_Material for the task_

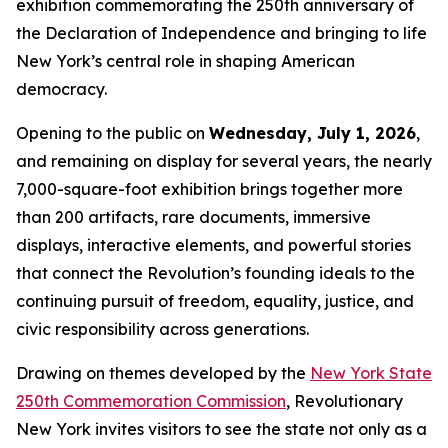
exhibition commemorating the 250th anniversary of
the Declaration of Independence and bringing to life
New York’s central role in shaping American
democracy.
Opening to the public on
Wednesday, July 1, 2026
,
and remaining on display for several years, the nearly
7,000-square-foot exhibition brings together more
than 200 artifacts, rare documents, immersive
displays, interactive elements, and powerful stories
that connect the Revolution’s founding ideals to the
continuing pursuit of freedom, equality, justice, and
civic responsibility across generations.
Drawing on themes developed by the
New York State
250th Commemoration Commission
, Revolutionary
New York invites visitors to see the state not only as a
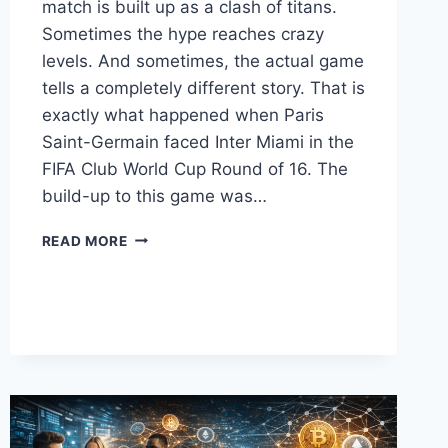
match is built up as a clash of titans.
Sometimes the hype reaches crazy
levels. And sometimes, the actual game
tells a completely different story. That is
exactly what happened when Paris
Saint-Germain faced Inter Miami in the
FIFA Club World Cup Round of 16. The
build-up to this game was…
PSG
READ MORE
VS
INTER
MIAMI
FINAL
SCORE:
RUTHLESS
PARISIANS
CRUSH
MESSI’S
TEAM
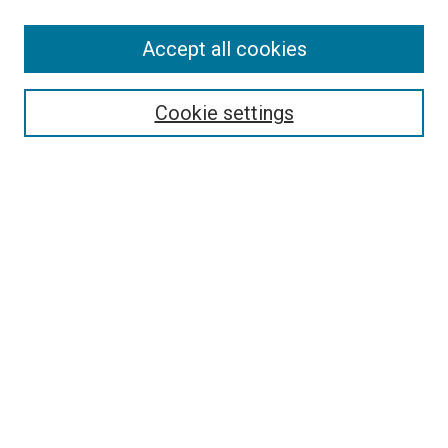
SEARCH
Accept all cookies
Enter search terms:
Cookie settings
Select context to search:
Advanced Search
Notify me via email or
RSS
LINKS
Good Samaritan School of Nursing Photographs
BROWSE
Collections
Disciplines
Authors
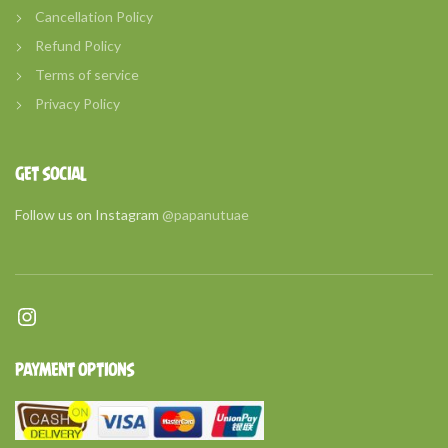
Cancellation Policy
Refund Policy
Terms of service
Privacy Policy
GET SOCIAL
Follow us on Instagram
@papanutuae
Instagram
PAYMENT OPTIONS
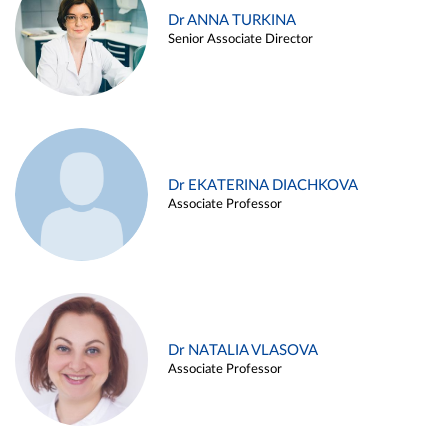
Dr ANNA TURKINA
Senior Associate Director
Dr EKATERINA DIACHKOVA
Associate Professor
Dr NATALIA VLASOVA
Associate Professor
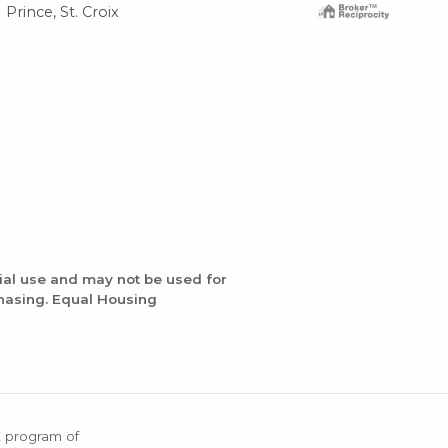
Prince, St. Croix
Wes
ial use and may not be used for
chasing. Equal Housing
X program of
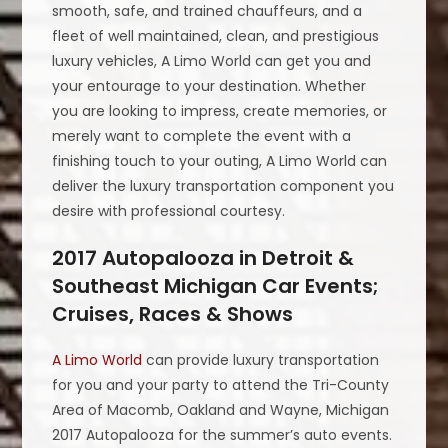
smooth, safe, and trained chauffeurs, and a
fleet of well maintained, clean, and prestigious
luxury vehicles, A Limo World can get you and
your entourage to your destination. Whether
you are looking to impress, create memories, or
merely want to complete the event with a
finishing touch to your outing, A Limo World can
deliver the luxury transportation component you
desire with professional courtesy.
2017 Autopalooza in Detroit &
Southeast Michigan Car Events;
Cruises, Races & Shows
A Limo World
can provide luxury transportation
for you and your party to attend the Tri-County
Area of Macomb, Oakland and Wayne, Michigan
2017 Autopalooza for the summer’s auto events.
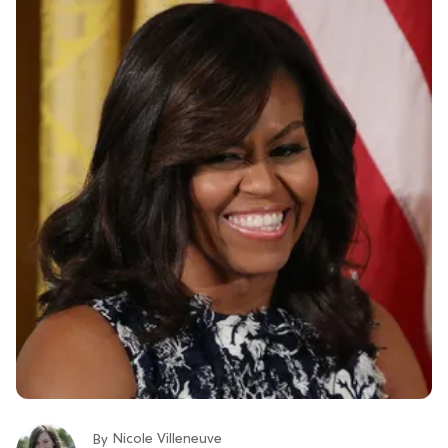
Nicole Villeneuve
By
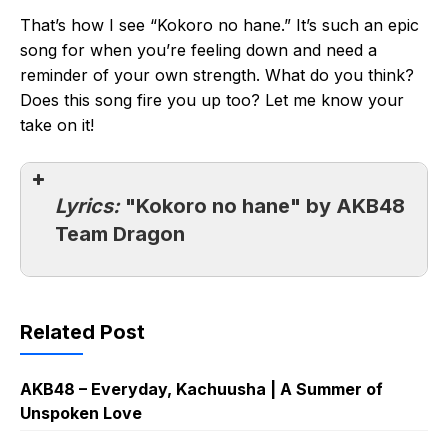
That’s how I see “Kokoro no hane.” It’s such an epic
song for when you’re feeling down and need a
reminder of your own strength. What do you think?
Does this song fire you up too? Let me know your
take on it!
Lyrics:
"Kokoro no hane" by AKB48
Team Dragon
Related Post
AKB48 – Everyday, Kachuusha | A Summer of
Unspoken Love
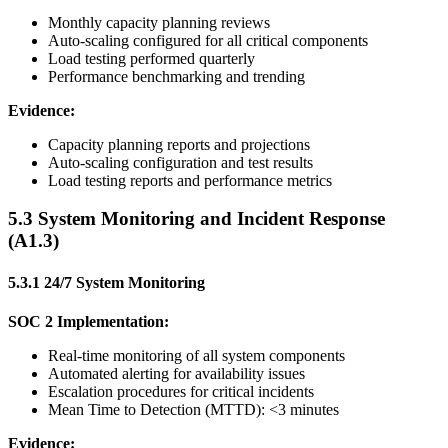
Monthly capacity planning reviews
Auto-scaling configured for all critical components
Load testing performed quarterly
Performance benchmarking and trending
Evidence:
Capacity planning reports and projections
Auto-scaling configuration and test results
Load testing reports and performance metrics
5.3 System Monitoring and Incident Response
(A1.3)
5.3.1 24/7 System Monitoring
SOC 2 Implementation:
Real-time monitoring of all system components
Automated alerting for availability issues
Escalation procedures for critical incidents
Mean Time to Detection (MTTD): <3 minutes
Evidence:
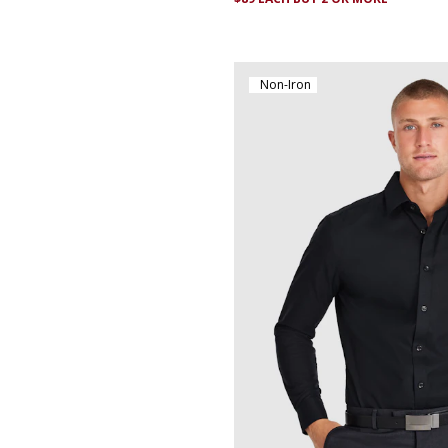
Non-Iron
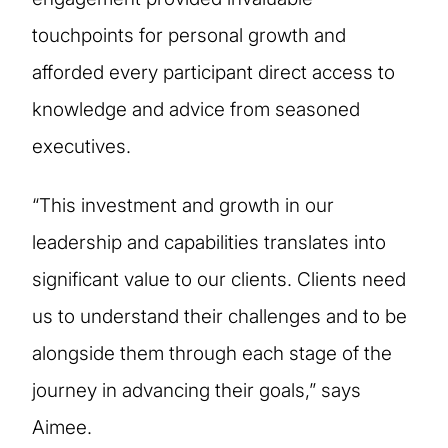
touchpoints for personal growth and
afforded every participant direct access to
knowledge and advice from seasoned
executives.
“This investment and growth in our
leadership and capabilities translates into
significant value to our clients. Clients need
us to understand their challenges and to be
alongside them through each stage of the
journey in advancing their goals,” says
Aimee.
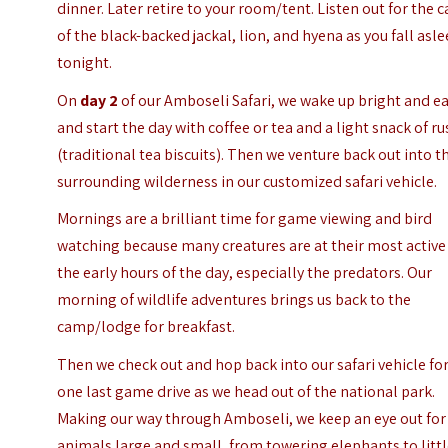
dinner. Later retire to your room/tent. Listen out for the c
of the black-backed jackal, lion, and hyena as you fall asl
tonight.
On
day 2
of our Amboseli Safari, we wake up bright and ea
and start the day with coffee or tea and a light snack of ru
(traditional tea biscuits). Then we venture back out into t
surrounding wilderness in our customized safari vehicle.
Mornings are a brilliant time for game viewing and bird
watching because many creatures are at their most active
the early hours of the day, especially the predators. Our
morning of wildlife adventures brings us back to the
camp/lodge for breakfast.
Then we check out and hop back into our safari vehicle fo
one last game drive as we head out of the national park.
Making our way through Amboseli, we keep an eye out for
animals large and small, from towering elephants to litt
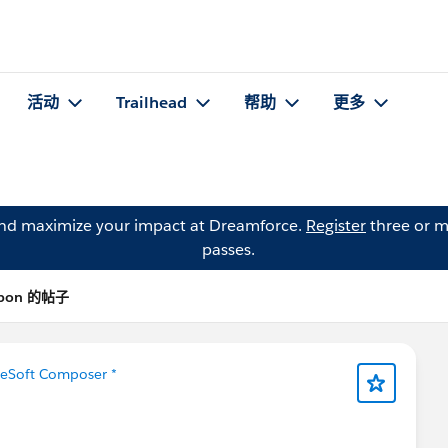
活动
Trailhead
帮助
更多
and maximize your impact at Dreamforce.
Register
three or m
passes.
isbon 的帖子
leSoft Composer *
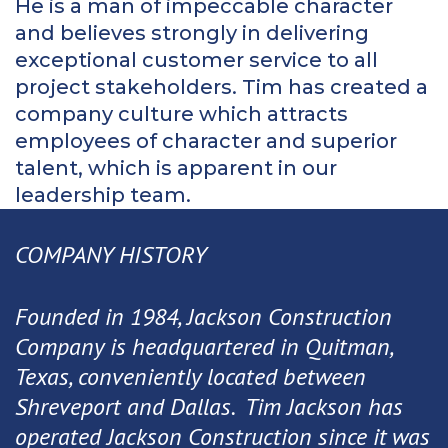
He is a man of impeccable character
and believes strongly in delivering
exceptional customer service to all
project stakeholders. Tim has created a
company culture which attracts
employees of character and superior
talent, which is apparent in our
leadership team.
COMPANY HISTORY
Founded in 1984, Jackson Construction
Company is headquartered in Quitman,
Texas, conveniently located between
Shreveport and Dallas. Tim Jackson has
operated Jackson Construction since it was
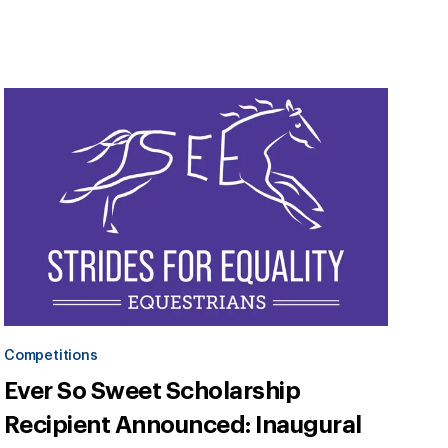
Competitions
Ever So Sweet Scholarship
Recipient Announced: Inaugural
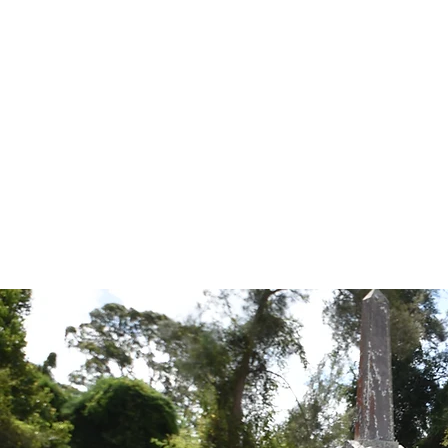
Tales from the Grave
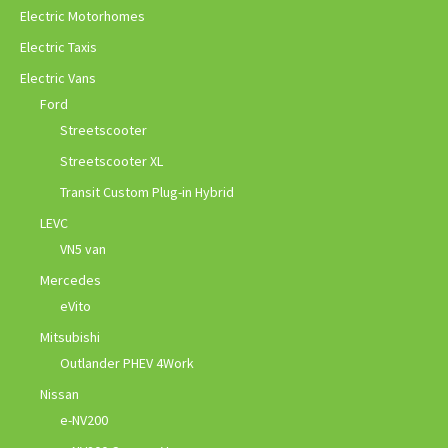
Electric Motorhomes
Electric Taxis
Electric Vans
Ford
Streetscooter
Streetscooter XL
Transit Custom Plug-in Hybrid
LEVC
VN5 van
Mercedes
eVito
Mitsubishi
Outlander PHEV 4Work
Nissan
e-NV200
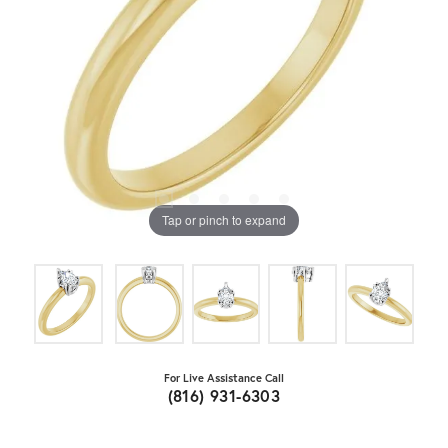
Tap or pinch to expand
For Live Assistance Call
(816) 931-6303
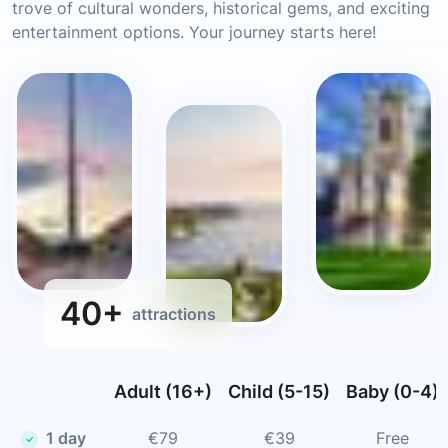
trove of cultural wonders, historical gems, and exciting
entertainment options. Your journey starts here!
40+
attractions
Adult (16+)
Child (5-15)
Baby (0-4)
1 day
€79
€39
Free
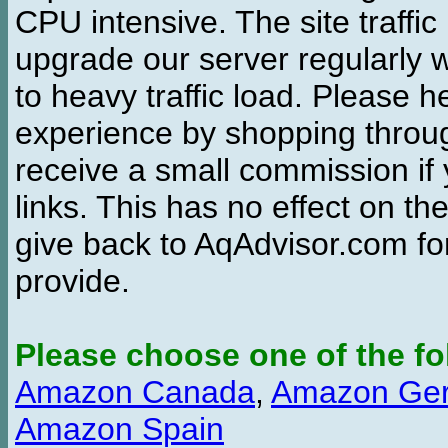
CPU intensive. The site traffi
upgrade our server regularly
to heavy traffic load. Please 
experience by shopping thro
receive a small commission if
links. This has no effect on th
give back to AqAdvisor.com for
provide.
Please choose one of the fo
Amazon Canada
,
Amazon Ge
Amazon Spain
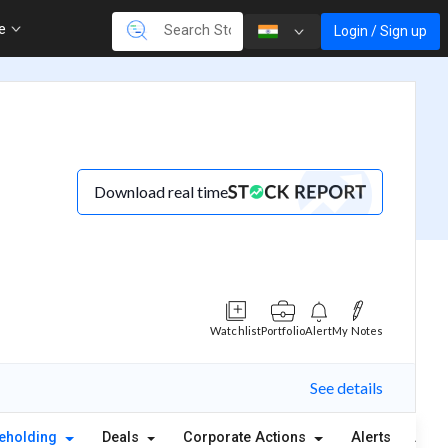
re
Login / Sign up
Download real time
Watchlist
Portfolio
Alert
My Notes
See details
eholding
Deals
Corporate Actions
Alerts
Abou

_What to work on_
Each line of the entries that contains "their" counts once; state the total as a bare number.

_Answer space_
3